Guest Piece by Dr Fiona Dukelow, University College Cork: In Transit? Documenting the lived experiences of welfare, working and caring for one parent families claiming Jobseeker's Transitional Payment

At the end of May, One Family launched In Transit?, a report based on research on lone parent experiences of Job Seeker’s Transitional Payment (JST).  The research was carried out in partnership with University College Cork and Trinity College Dublin and funded by the Irish Research Council’s New Foundations programme for collaborative projects between researchers and civil society groups.

 

The research is the first in-depth look at how lone parents have experienced a major change to how they are supported by the social protection system and it aimed to explore how the payment is ‘working on the ground’. Introduced between 2013 and 2015, JST effectively ended unconditional support of lone-parent families once the youngest child reaches 7 years of age.  At that point lone parents transition from One-Parent Family Payment (OFP) to JST until their youngest child reaches 14 years of age.  Engagement with activation services is required as a condition of the payment.

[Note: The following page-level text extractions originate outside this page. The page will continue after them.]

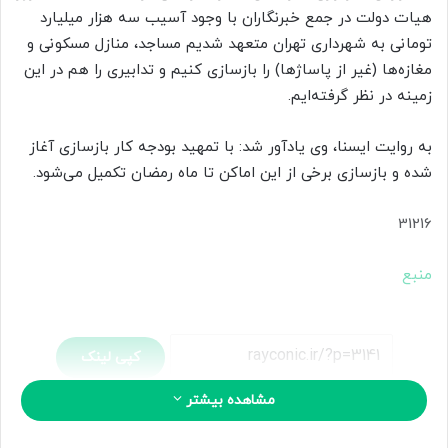
هیات دولت در جمع خبرنگاران با وجود آسیب سه هزار میلیارد
ل
تومانی به شهرداری تهران متعهد شدیم مساجد، منازل مسکونی و
ب
مغازه‌ها (غیر از پاساژها) را بازسازی کنیم و تدابیری را هم در این
ه
ا
زمینه در نظر گرفته‌ایم.
ی
م
به روایت ایسنا، وی یادآور شد: با تمهید بودجه کار بازسازی آغاز
ی
شده و بازسازی برخی از این اماکن تا ماه رمضان تکمیل می‌شود.
ل
31216
منبع
کپی لینک
مشاهده بیشتر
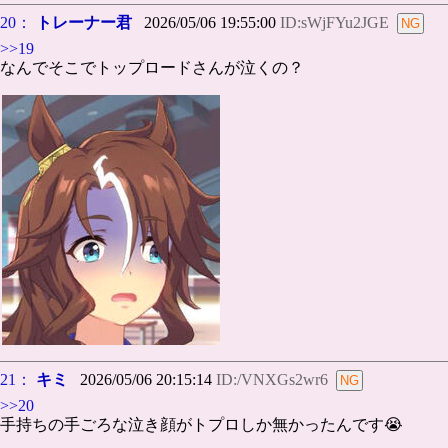
20：
トレーナー君
2026/05/06 19:55:00
ID:sWjFYu2JGE
>>19
なんでそこでトップロードさんが泣くの？
21：
キミ
2026/05/06 20:15:14
ID:/VNXGs2wr6
>>20
手持ちの手ごろな泣き顔がトプロしか無かったんです😭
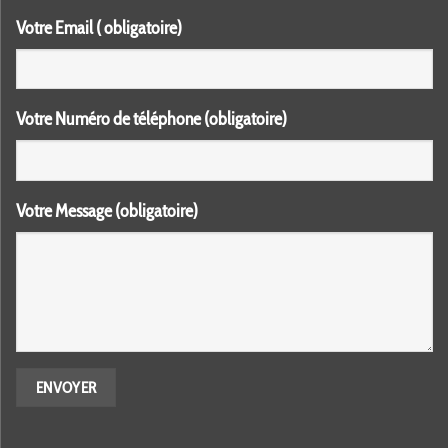
Votre Email ( obligatoire)
Votre Numéro de téléphone (obligatoire)
Votre Message (obligatoire)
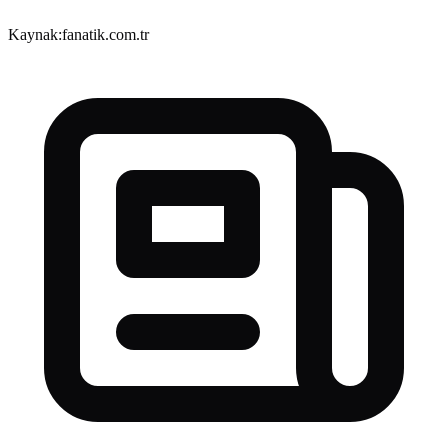
Kaynak:
fanatik.com.tr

JST is designed to prepare lone parents for transition into the workforce as the best means of addressing the very high incidence of poverty across all metrics in one-parent households.

 

The research tested the aims and operation of the payment against lone parents’ experiences of claiming the payment. Key issues that arose for the parents interviewed included the lack of information received about the payment.  Many interviewees reported a loss of income with the move to the new payment.  In the case of lone parents already working part-time, this is triggered by the fact that Working Family Payment (WFP) is an allowance that lone parents claiming OFP are entitled to but JST recipients are not. Another concerning issue involving loss of income affected recipients who were self-employed. This is caused by the lack of an income disregard for income derived from self-employment.  Experiences of activation services were also problematic; participants spoke of being ‘bombarded’ with generic information of little use to them and a lack of support for the types of training, education or work opportunities they wanted to pursue. A particularly concerning issue that many participants spoke about is the experience, in their words, of being ‘cut off’.  This reflects the practice of stopping or diverting a payment to another post-office.  This has been raised in previous National Economic and Social Council Research (2018) research as a means of engaging with a claimant rather than imposing a sanction. However, our research revealed the distressing effect such practices have on JST recipients. Despite the problems experienced with JST, it was also valued by lone parents as means of balancing part-time working and caring while their children were still relatively young. In this respect many felt the cut-off age of 14 was too young and favoured a longer period of being able to balance work and care. 

 

These research insights form the basis for several recommendations which would make JST a more effective tool to support parents into education and employment, and ultimately reduce the high levels of poverty in one-parent families.  As well as extending the child qualifying age until the lone-parent family’s youngest child leaves second-level education, other recommendations include more training of case workers informed by the lived reality of lone parents; tailored supports which would more effectively assist lone parents with making the transition to sustainable and well-paid work; the provision of childcare that is age-appropriate care for older children; and an end to the practice of diverting payments along with a policy of documenting the number and types of communication attempts made with a recipient for transparency and consistency.  Allowing recipients to claim WFP if working part-time and having an equivalent income disregard for self-employed income would also address the loss of income recipients already working experience when moving to the payment from OFP.